In another office, much smaller and far less luxuriously furnished, she found Dr. Denslow, a hazel-eyed, brown-bearded man of thirty, whose shoulder-straps bore the modest bars of Captain. The reader has already made his acquaintance. He received her with the pleasant, manly sympathy for her sex, which had already made him one of the most popular of family physicians in the city where he was practicing at the outbreak of the war.

Rachel's depressed spirits rose again at his cordial reception.

"I am so busy," he said, after a brief exchange of commonplaces, "that I'll not have the time to give you much information this afternoon as to your duties, and I know that you are so fatigued with your journey and the heat that you will not care to do anything but rest and refresh yourself. I will therefore show you immediately to your quarters."

"This will be your field of labor," he said, as he led her down the long aisle between rows of cots toward her room. "It's not a cheerful one to contemplate at first. Human suffering is always a depressing spectacle, and you will see here more of it and more varied agony than you can find anywhere outside of an army hospital's walls. But as the deed is so is the duty, and the glory of doing it. To one who wants to serve God and his fellow-creatures--which I take it is the highest form of religion--here is an opportunity that he may bless God for giving him. Here he can earn a brighter crown than is given them who die at the stake for opinion's sake."

So earnest was his enthusiasm that Rachel felt herself lifted up by it, in spite of her discomforts. But then she turned her eyes away from his impassioned face, and looked over the array of white beds, each with its pale and haggard occupant, his eyes blazing with the delirium of fever, or closed in the langor of exhaustion, with limbs tossing as the febrile fire seethed the blood, or quivering with the last agonies. Groans, prayers, and not a few oaths fell on her ears. The repulsive smell of the disinfectants, the nauseating odor of the sick room where hundreds of invalids were lying, the horrible effluvia of the typhus rose on the hot air, and seemed part of the misery which so strongly assailed her other senses.

She was sick at heart, and with every feeling in active revolt, but without a word she turned and followed Dr. Denslow to a hot, close, little room which had been cut off one end of the hospital, though not so separated from it but that the sounds and odors from the sick wards continually filtered in through the wide cracks in its plank sides. An iron bedstead, of the same pattern as that upon which the sick lay, stood in one corner, and in another was a rudely-fashioned stand, upon which was a tin-basin, a cake of yellow bar-soap, and a bucket of water for washing. This was all the furniture.

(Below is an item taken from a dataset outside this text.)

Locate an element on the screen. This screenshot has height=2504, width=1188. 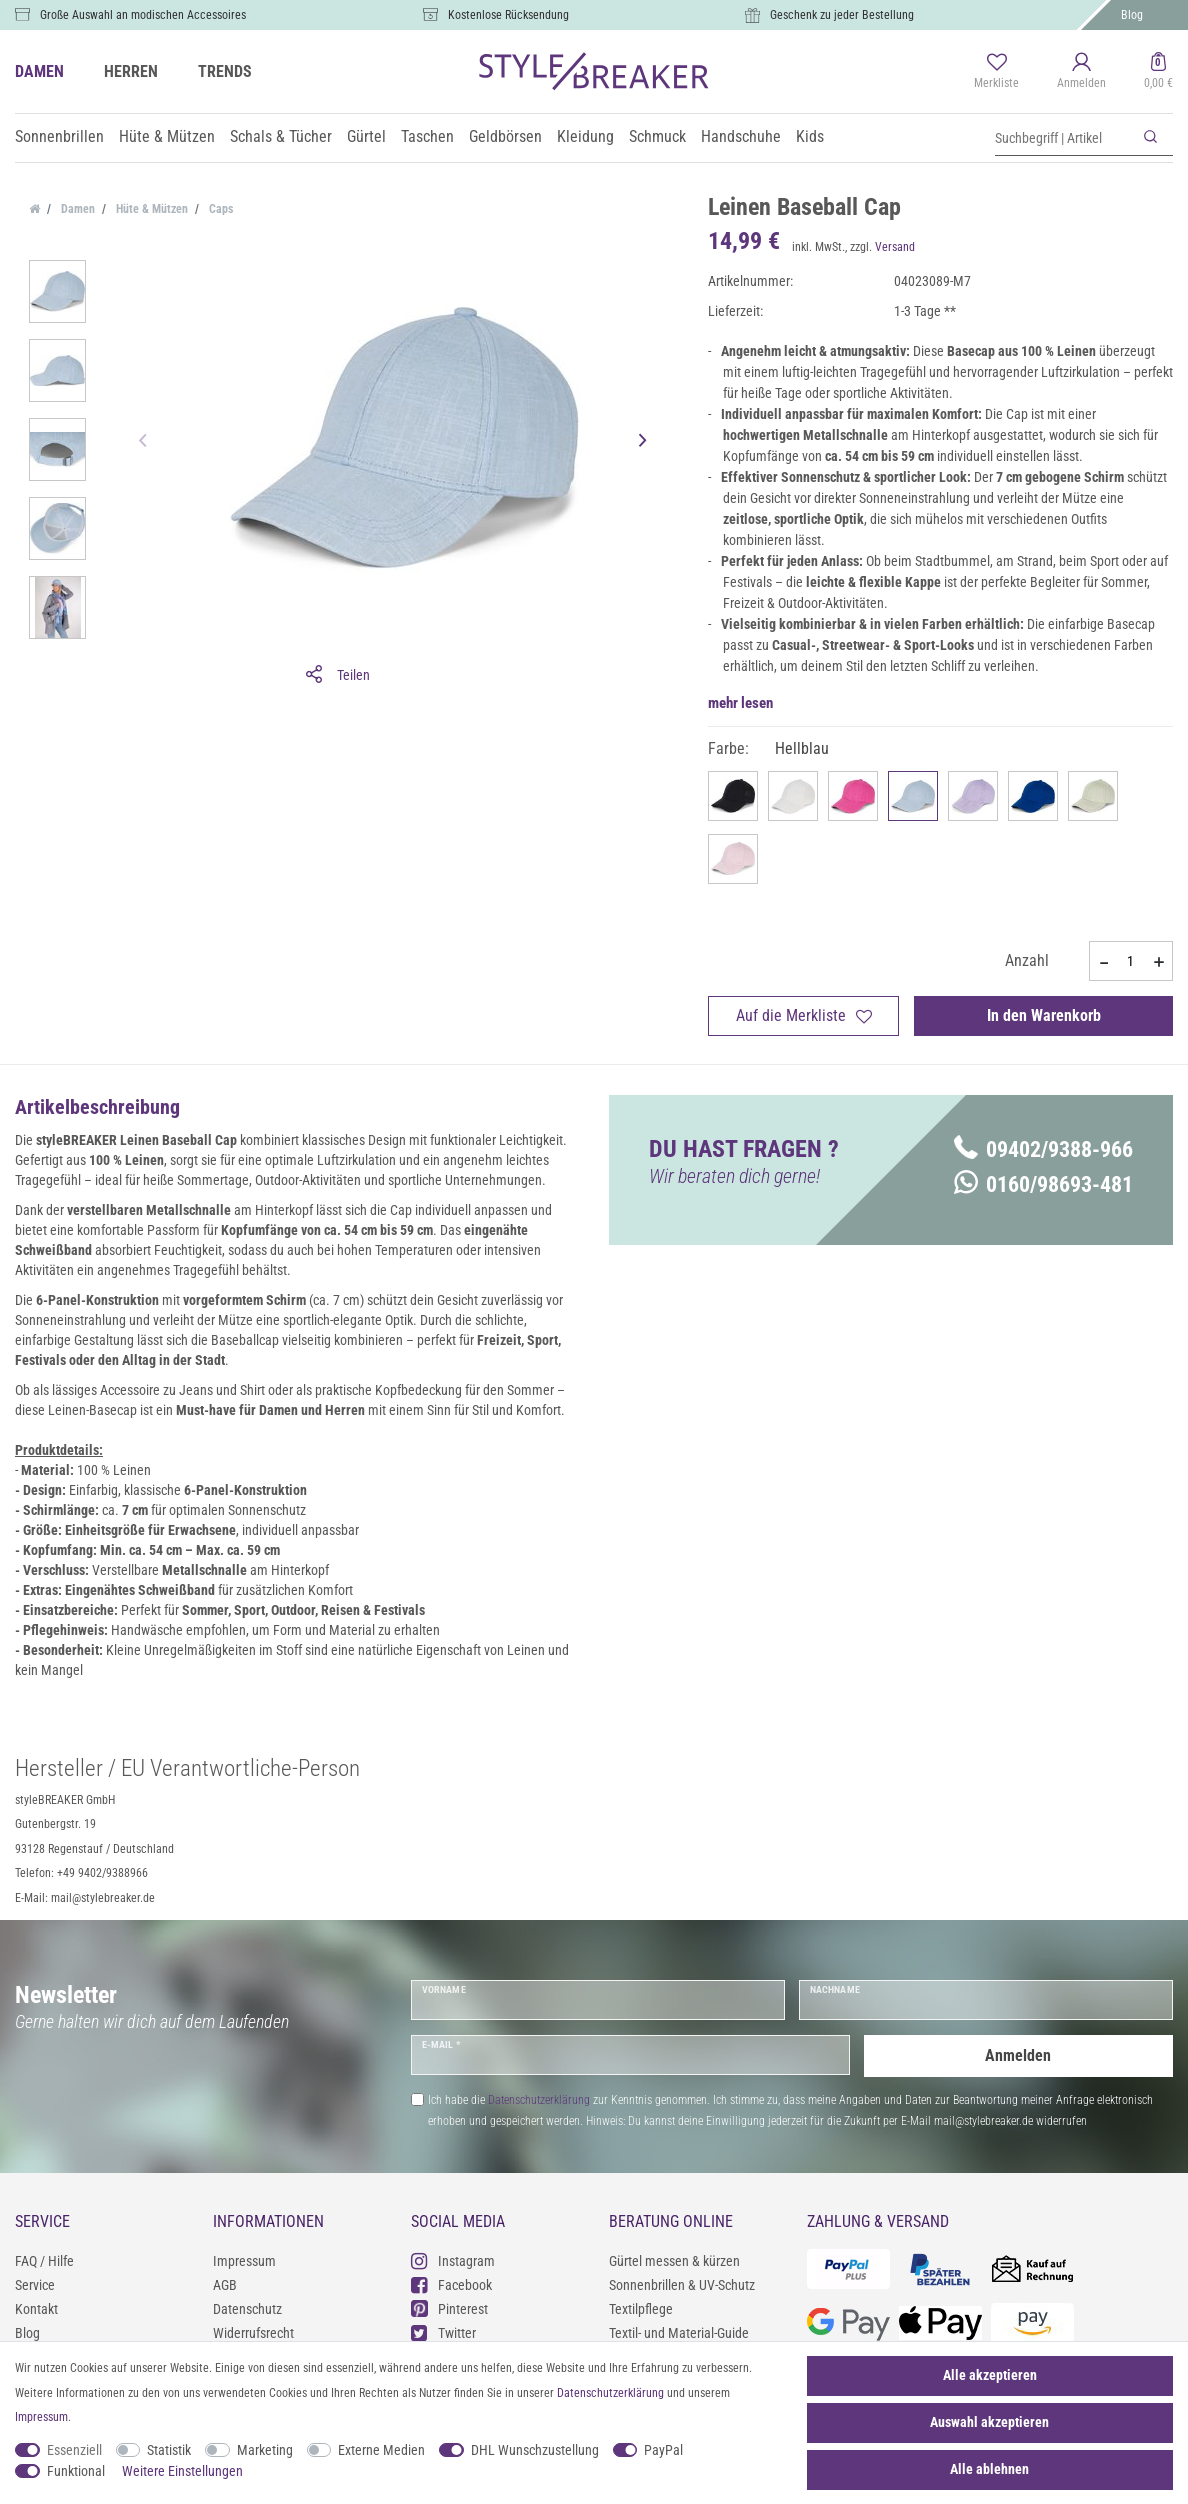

As the door closed behind the Doctor, Rachel threw herself upon the cot, in a fit of despair at the wreck of all her fancies, and the repulsiveness of the career upon which she had embarked.

"I can not--I will not--live here a week," she said to herself, over and over again. "I will die for the lack of comforts--of the decencies of life, even--to say nothing of being poisoned by these horrible smells, or driven distracted by the raving sick and that boor of a Surgeon. But I can not draw back; I would rather die than go back to Sardis with a confession of failure at the very outset of my attempt to play the heroine."

Then she remembered her last words to Harry Glen: "I only know that you have failed where a number of commonplace men have succeeded, and that is sufficient."

Would she subject herself to having him throw these words in her teeth? No. Any shape of trial and death, rather.